:: Exercise directions ::
What is needed is an exact copy of the data below, pictures excluded.

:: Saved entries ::
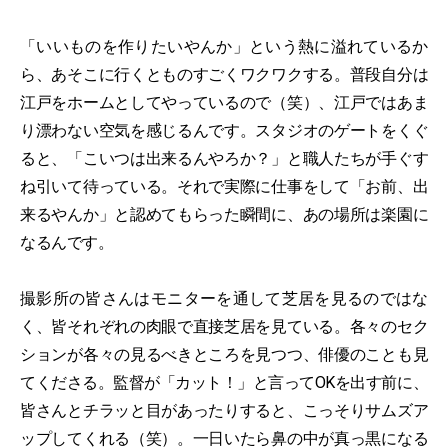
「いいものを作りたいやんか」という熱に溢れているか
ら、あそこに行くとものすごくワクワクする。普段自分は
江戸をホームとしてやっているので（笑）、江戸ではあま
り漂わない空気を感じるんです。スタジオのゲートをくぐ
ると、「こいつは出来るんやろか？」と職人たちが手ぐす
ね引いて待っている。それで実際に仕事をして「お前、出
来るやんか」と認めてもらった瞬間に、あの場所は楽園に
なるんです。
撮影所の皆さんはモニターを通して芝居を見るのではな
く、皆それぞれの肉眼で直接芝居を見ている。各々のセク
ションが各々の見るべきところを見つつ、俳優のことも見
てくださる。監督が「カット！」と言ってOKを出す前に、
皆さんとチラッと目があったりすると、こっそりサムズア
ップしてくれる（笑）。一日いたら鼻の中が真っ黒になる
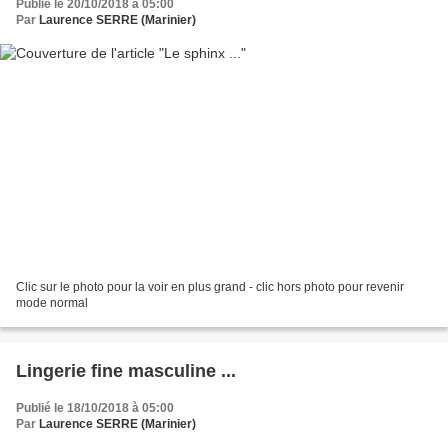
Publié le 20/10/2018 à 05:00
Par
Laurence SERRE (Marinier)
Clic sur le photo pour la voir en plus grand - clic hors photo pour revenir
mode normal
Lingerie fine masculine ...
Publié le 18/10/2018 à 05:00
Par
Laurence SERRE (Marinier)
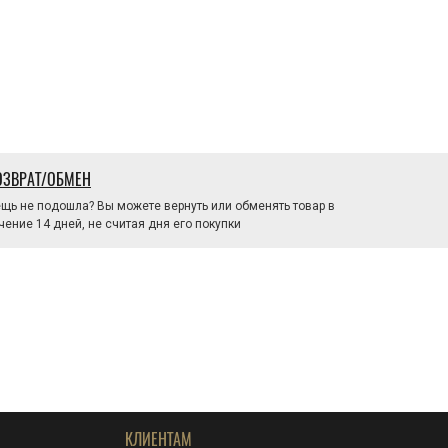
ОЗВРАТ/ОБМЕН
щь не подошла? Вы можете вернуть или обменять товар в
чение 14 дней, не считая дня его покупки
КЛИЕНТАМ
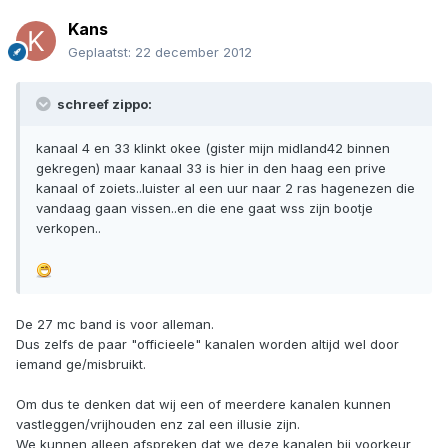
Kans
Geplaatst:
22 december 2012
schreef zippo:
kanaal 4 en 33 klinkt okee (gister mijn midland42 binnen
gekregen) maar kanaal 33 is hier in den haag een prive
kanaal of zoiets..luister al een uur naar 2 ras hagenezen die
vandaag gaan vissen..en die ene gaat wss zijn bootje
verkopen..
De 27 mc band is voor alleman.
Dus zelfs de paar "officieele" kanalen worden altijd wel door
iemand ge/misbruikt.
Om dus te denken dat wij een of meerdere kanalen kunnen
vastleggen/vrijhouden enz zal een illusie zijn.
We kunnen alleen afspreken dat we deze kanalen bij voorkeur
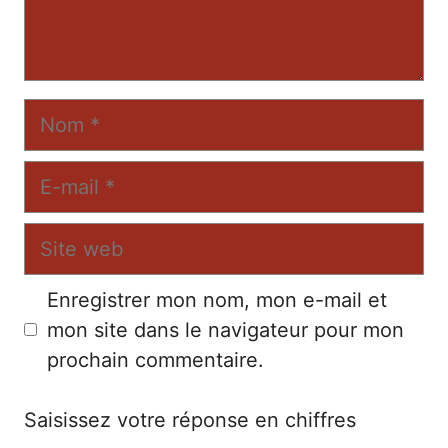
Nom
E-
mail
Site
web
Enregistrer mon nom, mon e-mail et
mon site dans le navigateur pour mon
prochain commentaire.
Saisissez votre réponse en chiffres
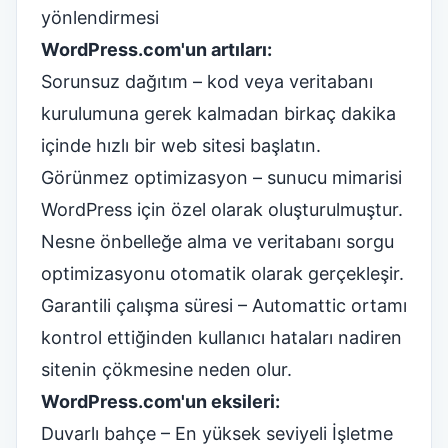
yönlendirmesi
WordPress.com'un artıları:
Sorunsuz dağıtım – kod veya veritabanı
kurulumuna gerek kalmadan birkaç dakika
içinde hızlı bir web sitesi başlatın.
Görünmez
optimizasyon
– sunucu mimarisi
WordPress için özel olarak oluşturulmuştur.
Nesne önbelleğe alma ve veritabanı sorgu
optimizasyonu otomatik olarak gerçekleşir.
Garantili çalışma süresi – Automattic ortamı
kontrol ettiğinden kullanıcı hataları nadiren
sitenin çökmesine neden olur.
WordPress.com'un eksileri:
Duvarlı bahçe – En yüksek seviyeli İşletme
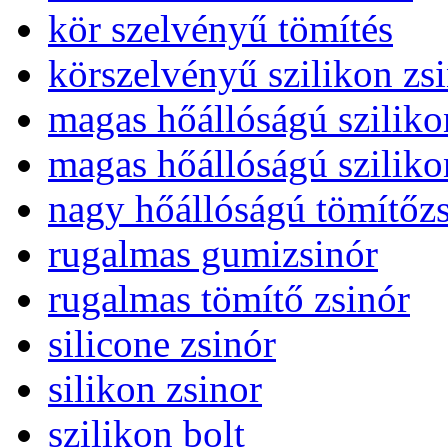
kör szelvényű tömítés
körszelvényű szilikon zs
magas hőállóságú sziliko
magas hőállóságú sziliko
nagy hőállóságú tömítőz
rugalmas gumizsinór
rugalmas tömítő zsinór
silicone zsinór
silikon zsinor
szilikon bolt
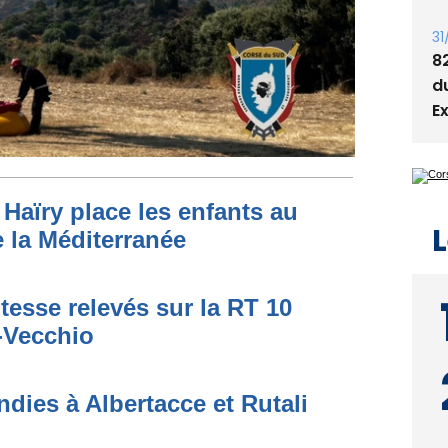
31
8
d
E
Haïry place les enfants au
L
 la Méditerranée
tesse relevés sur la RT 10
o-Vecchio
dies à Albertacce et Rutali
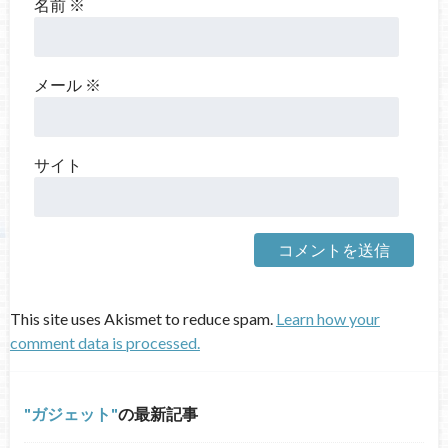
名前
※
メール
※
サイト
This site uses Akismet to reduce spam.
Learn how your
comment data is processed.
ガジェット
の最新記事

:: Response ::
「いいものを作りたいやんか」という熱に溢れているか
ら、あそこに行くとものすごくワクワクする。普段自分は
江戸をホームとしてやっているので（笑）、江戸ではあま
り漂わない空気を感じるんです。スタジオのゲートをくぐ
ると、「こいつは出来るんやろか？」と職人たちが手ぐす
ね引いて待っている。それで実際に仕事をして「お前、出
来るやんか」と認めてもらった瞬間に、あの場所は楽園に
なるんです。
撮影所の皆さんはモニターを通して芝居を見るのではな
く、皆それぞれの肉眼で直接芝居を見ている。各々のセク
ションが各々の見るべきところを見つつ、俳優のことも見
てくださる。監督が「カット！」と言ってOKを出す前に、
皆さんとチラッと目があったりすると、こっそりサムズア
ップしてくれる（笑）。一日いたら鼻の中が真っ黒になる
Publié le 20/10/2018 à 05:00
Par
Laurence SERRE (Marinier)
Clic sur le photo pour la voir en plus grand - clic hors photo pour revenir
mode normal
Lingerie fine masculine ...
Publié le 18/10/2018 à 05:00
Par
Laurence SERRE (Marinier)
ОЗВРАТ/ОБМЕН
щь не подошла? Вы можете вернуть или обменять товар в
чение 14 дней, не считая дня его покупки
КЛИЕНТАМ
Kans
Geplaatst:
22 december 2012
schreef zippo:
kanaal 4 en 33 klinkt okee (gister mijn midland42 binnen
gekregen) maar kanaal 33 is hier in den haag een prive
kanaal of zoiets..luister al een uur naar 2 ras hagenezen die
vandaag gaan vissen..en die ene gaat wss zijn bootje
verkopen..
De 27 mc band is voor alleman.
Dus zelfs de paar "officieele" kanalen worden altijd wel door
iemand ge/misbruikt.
Om dus te denken dat wij een of meerdere kanalen kunnen
vastleggen/vrijhouden enz zal een illusie zijn.
We kunnen alleen afspreken dat we deze kanalen bij voorkeur
Nom
E-
mail
Site
web
Enregistrer mon nom, mon e-mail et
mon site dans le navigateur pour mon
prochain commentaire.
Saisissez votre réponse en chiffres
yönlendirmesi
WordPress.com'un artıları:
Sorunsuz dağıtım – kod veya veritabanı
kurulumuna gerek kalmadan birkaç dakika
içinde hızlı bir web sitesi başlatın.
Görünmez
optimizasyon
– sunucu mimarisi
WordPress için özel olarak oluşturulmuştur.
Nesne önbelleğe alma ve veritabanı sorgu
optimizasyonu otomatik olarak gerçekleşir.
Garantili çalışma süresi – Automattic ortamı
kontrol ettiğinden kullanıcı hataları nadiren
sitenin çökmesine neden olur.
WordPress.com'un eksileri:
Duvarlı bahçe – En yüksek seviyeli İşletme
kör szelvényű tömítés
körszelvényű szilikon zs
magas hőállóságú sziliko
magas hőállóságú sziliko
nagy hőállóságú tömítőz
rugalmas gumizsinór
rugalmas tömítő zsinór
silicone zsinór
silikon zsinor
szilikon bolt
31
8
d
E
Haïry place les enfants au
L
 la Méditerranée
tesse relevés sur la RT 10
o-Vecchio
dies à Albertacce et Rutali
名前
※
メール
※
サイト
This site uses Akismet to reduce spam.
Learn how your
comment data is processed.
ガジェット
の最新記事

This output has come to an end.